Guardo fuori dalla finestra. I colori che si stanno dipingendo sui muri delle case stillano da un cielo che si scioglie man mano che le lancette corrono avanti consumando ciò che rimane di un pomeriggio che preferirei dimenticare. Adesso. Ma è troppo presto, i sentimenti anche in forma negativa vanno osservati per un po' di tempo, guardati con le diverse lenti messe a disposizione da un inquietante vecchio, un ottico astratto, che ogni tanto fa capolino tra i vetri rigati dalla pioggia. Apro l'armadietto che contiene le suddette, le passo una ad una, sento quello che mi comunicano e con calma assaporo l'eco sentimentale che mi donano. Poi trovo quella giusta. E' grigia, opaca, annerita, ma dai contorni luminescenti. Sopra c'è inciso un nome, Wolves In The Throne Room, sotto un titolo, Celestial Lineage. Appoggio l'occhio per vedere.

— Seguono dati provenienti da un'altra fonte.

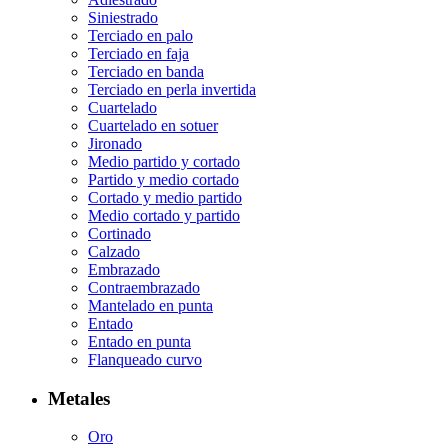
Siniestrado
Terciado en palo
Terciado en faja
Terciado en banda
Terciado en perla invertida
Cuartelado
Cuartelado en sotuer
Jironado
Medio partido y cortado
Partido y medio cortado
Cortado y medio partido
Medio cortado y partido
Cortinado
Calzado
Embrazado
Contraembrazado
Mantelado en punta
Entado
Entado en punta
Flanqueado curvo
Metales
Oro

Il primo paesaggio che si palesa è un'eco eterna che si arrampica dai boschi con artigli ferini, "Thuja Magus Imperium" è una foto vecchia di cent'anni, non ha colori, solo impressioni, le campane richiamano dei piccoli campanelli e un synth si adagia nell'aria per sospingere tra gli alberi la voce di Jessika Kenney (sodale di Eyvind Kang ,già presente su Two Hunters), che tratteggia passi eterei che vengono ripresi dalla chitarra poco dopo, come due voci lontane che non potendo toccarsi si imitan l'un l'altra, fino all'arrivo del fuoco, l'entrata strabordante della macchina blackmetal che strappa l'immagine in mille pezzi, è un crescendo di pura disperazione, se la ritmica è serratissima la chitarra disegna melodi(epi)ci voli icariani fino ad aprirsi in un mare postrock, intesità diluite in lunghe note malinconiche.
"Subterranean Initiation" è una locomotiva incrostata dalla ruggine lanciata a sferragliare tra blastbeats feroci e chitarre algide, la voce è memore dell'odio primevo del genere, le aperture sublimi su sintetizzatori che avvolgono nel freddo, la (doppia)cassa è continua e incessante anche mentre il resto smorza i toni, fino alla decompisizione del ritmo in segmenti noise, chitarra in feedback, elettroniche inquietanti e un groove spezzato divorano le orecchie e creano un ponte verso un finale magniloquente, la sei corde imbottita di chorus si staglia in un cielo sonoro carico di sventura. Gli acidi contrappunti in feedback e percussioni che reggono i cori da messa spettrale di "Woodland Cathedral" attanagliano i nervi e innalzano ancor di più la carica emotiva, è una processione lentissima che si fa spazio nella testa, folk mostruoso che ipnotizza. Dal cielo piovono stelle malate e gocciolanti di sangue freddo, "Astral Blood" mesce andirivieni di dinamica, mid tempos sostenuti e un fantastico intermezzo di folk antico e perduto nella memoria.
La lente s'incrina, una crepa passa da parte a parte e mi rimane in mano. Guardo di nuovo fuori dalla finestra. Non c'è più luce. Le lancette hanno smesso di muoversi e fa ancora più freddo nella stanza, sintomo che ciò che ho appena visto ha fatto il giusto effetto.